How to complete this task: Once you find the line with "FOR EXCLUSIVE UPDATES, SIGN UP FOR", copy it and every line after it through the end of the entries below, exactly as written.

Supplied entries:
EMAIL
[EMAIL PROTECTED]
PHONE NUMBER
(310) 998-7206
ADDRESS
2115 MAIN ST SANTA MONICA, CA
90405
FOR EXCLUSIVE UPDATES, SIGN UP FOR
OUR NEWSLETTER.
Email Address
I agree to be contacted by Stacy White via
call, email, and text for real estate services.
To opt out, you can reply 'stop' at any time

Expected answer:
FOR EXCLUSIVE UPDATES, SIGN UP FOR
OUR NEWSLETTER.
Email Address
I agree to be contacted by Stacy White via
call, email, and text for real estate services.
To opt out, you can reply 'stop' at any time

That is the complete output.